* _WHAT IS REQUIRED_: Print only the lines below from the one with "мотором V6." to the one with "Printo shirit washi", both included, exactly as they stand. Leave pictures out.

::::

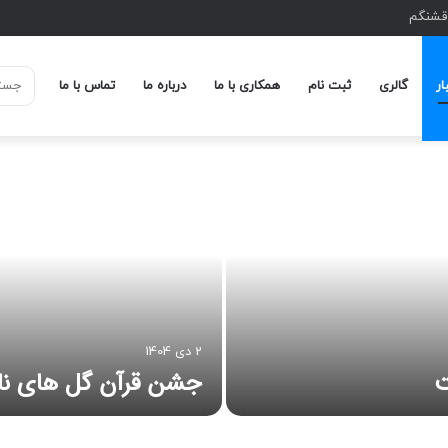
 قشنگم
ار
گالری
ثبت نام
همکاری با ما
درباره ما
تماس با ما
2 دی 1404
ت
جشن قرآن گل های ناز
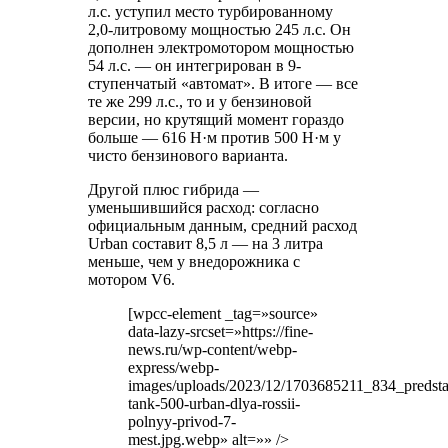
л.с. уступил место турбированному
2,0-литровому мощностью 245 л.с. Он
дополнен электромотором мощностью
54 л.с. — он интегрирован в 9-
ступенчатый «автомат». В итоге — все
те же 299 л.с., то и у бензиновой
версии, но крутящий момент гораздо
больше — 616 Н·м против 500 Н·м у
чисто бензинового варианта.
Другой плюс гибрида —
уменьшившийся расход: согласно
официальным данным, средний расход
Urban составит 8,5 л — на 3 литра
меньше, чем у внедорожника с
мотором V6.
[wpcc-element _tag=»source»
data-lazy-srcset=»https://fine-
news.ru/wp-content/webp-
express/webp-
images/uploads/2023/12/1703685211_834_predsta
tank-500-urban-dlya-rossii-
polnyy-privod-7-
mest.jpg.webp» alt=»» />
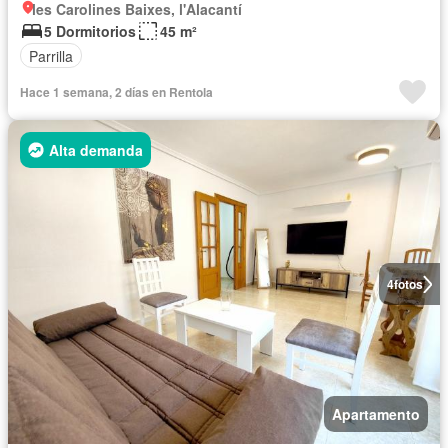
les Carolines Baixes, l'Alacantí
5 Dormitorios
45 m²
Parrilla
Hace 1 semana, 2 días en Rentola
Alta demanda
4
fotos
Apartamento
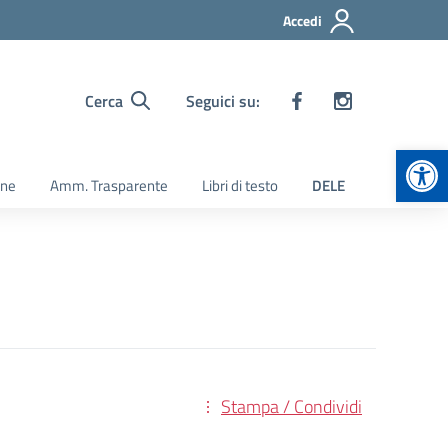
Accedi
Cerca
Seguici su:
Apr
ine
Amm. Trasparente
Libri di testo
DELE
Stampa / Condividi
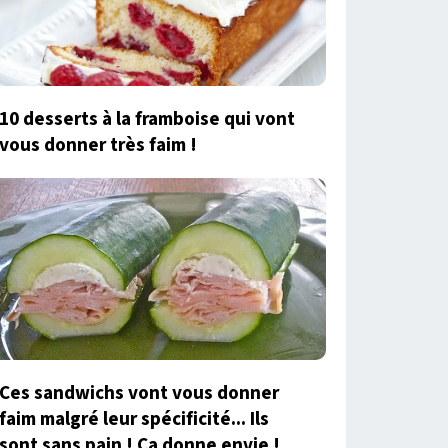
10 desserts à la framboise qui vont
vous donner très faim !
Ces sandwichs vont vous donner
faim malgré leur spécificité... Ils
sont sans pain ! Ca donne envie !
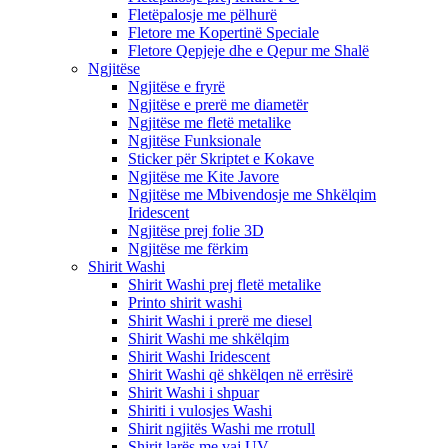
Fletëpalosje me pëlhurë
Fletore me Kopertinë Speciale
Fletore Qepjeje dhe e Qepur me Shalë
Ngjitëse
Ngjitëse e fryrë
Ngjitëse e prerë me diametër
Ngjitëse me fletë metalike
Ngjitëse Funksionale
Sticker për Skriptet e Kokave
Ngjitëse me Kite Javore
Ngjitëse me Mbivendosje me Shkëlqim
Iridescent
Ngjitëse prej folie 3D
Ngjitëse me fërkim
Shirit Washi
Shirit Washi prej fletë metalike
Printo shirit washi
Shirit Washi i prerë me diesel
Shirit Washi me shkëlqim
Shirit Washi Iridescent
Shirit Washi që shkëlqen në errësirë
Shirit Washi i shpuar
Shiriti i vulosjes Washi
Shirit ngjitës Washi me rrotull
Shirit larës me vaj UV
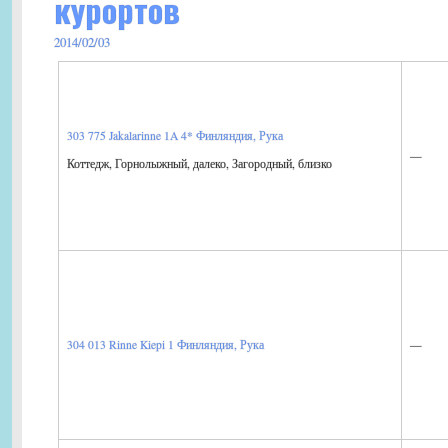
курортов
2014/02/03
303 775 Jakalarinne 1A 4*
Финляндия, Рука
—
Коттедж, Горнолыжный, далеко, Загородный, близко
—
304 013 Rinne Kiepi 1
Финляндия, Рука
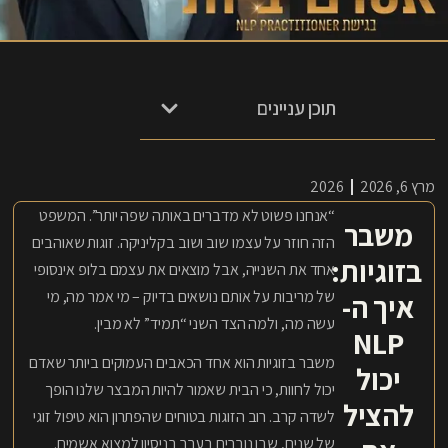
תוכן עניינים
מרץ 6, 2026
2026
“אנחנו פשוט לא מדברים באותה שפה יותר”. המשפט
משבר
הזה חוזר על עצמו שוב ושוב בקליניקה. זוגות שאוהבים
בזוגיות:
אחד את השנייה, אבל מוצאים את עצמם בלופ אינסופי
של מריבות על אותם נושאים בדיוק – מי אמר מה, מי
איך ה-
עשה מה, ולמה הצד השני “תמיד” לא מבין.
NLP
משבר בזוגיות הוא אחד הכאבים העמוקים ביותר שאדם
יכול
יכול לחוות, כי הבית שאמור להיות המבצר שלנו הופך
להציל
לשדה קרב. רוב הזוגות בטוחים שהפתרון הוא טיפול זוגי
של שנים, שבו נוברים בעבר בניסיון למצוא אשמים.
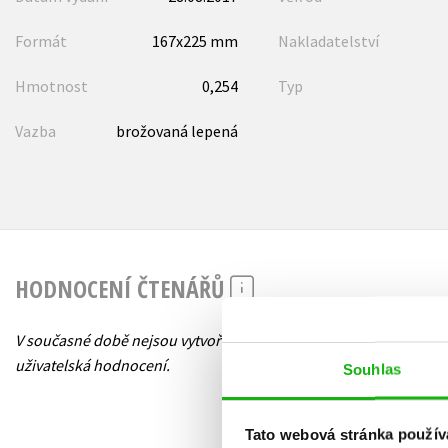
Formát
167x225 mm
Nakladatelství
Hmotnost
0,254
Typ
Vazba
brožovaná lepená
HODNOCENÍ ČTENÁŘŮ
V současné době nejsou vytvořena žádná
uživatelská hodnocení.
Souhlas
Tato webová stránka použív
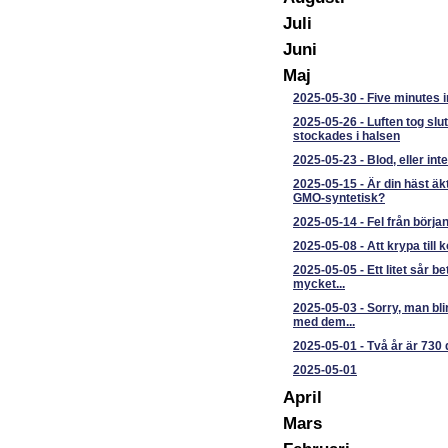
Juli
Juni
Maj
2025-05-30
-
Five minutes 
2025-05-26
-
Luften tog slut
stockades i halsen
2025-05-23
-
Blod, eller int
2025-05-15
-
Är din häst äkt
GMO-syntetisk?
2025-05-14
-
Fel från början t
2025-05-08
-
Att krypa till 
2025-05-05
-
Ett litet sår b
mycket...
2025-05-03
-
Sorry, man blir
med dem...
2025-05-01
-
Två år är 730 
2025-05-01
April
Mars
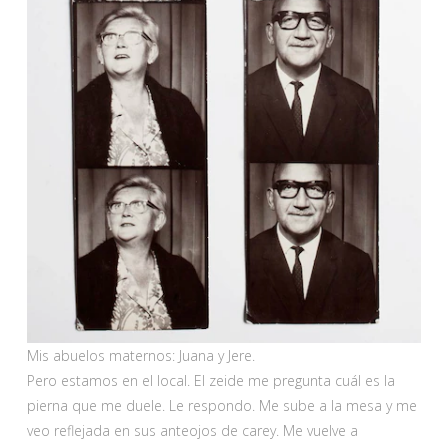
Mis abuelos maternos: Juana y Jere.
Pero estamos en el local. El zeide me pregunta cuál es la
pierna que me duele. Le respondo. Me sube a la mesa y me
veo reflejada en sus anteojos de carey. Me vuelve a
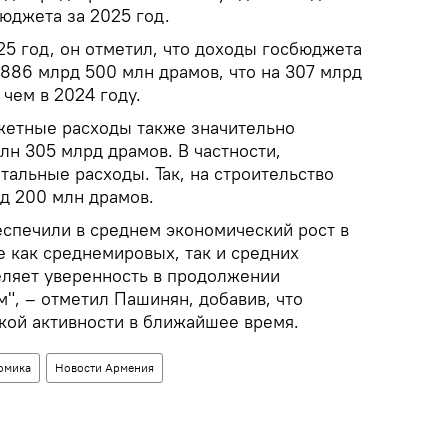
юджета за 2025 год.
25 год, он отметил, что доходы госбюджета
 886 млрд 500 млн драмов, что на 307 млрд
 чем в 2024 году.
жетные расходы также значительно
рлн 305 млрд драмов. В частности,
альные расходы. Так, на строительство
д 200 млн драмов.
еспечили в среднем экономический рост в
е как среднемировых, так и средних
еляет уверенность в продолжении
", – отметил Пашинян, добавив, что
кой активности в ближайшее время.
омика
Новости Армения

::::

* _WRITTEN RESPONSE_:
мотором V6.
[wpcc-element _tag=»source»
data-lazy-srcset=»https://fine-
news.ru/wp-content/webp-
express/webp-
images/uploads/2023/12/1703685211_834_predsta
tank-500-urban-dlya-rossii-
polnyy-privod-7-
mest.jpg.webp» alt=»» />
les Carolines Baixes, l'Alacantí
5 Dormitorios
45 m²
Parrilla
Hace 1 semana, 2 días en Rentola
Alta demanda
4
fotos
Apartamento
Accedi
Cerca
Seguici su:
Apr
ine
Amm. Trasparente
Libri di testo
DELE
Stampa / Condividi
10 desserts à la framboise qui vont
vous donner très faim !
Ces sandwichs vont vous donner
faim malgré leur spécificité... Ils
sont sans pain ! Ca donne envie !
Fletëpalosje me pëlhurë
Fletore me Kopertinë Speciale
Fletore Qepjeje dhe e Qepur me Shalë
Ngjitëse
Ngjitëse e fryrë
Ngjitëse e prerë me diametër
Ngjitëse me fletë metalike
Ngjitëse Funksionale
Sticker për Skriptet e Kokave
Ngjitëse me Kite Javore
Ngjitëse me Mbivendosje me Shkëlqim
Iridescent
Ngjitëse prej folie 3D
Ngjitëse me fërkim
Shirit Washi
Shirit Washi prej fletë metalike
Printo shirit washi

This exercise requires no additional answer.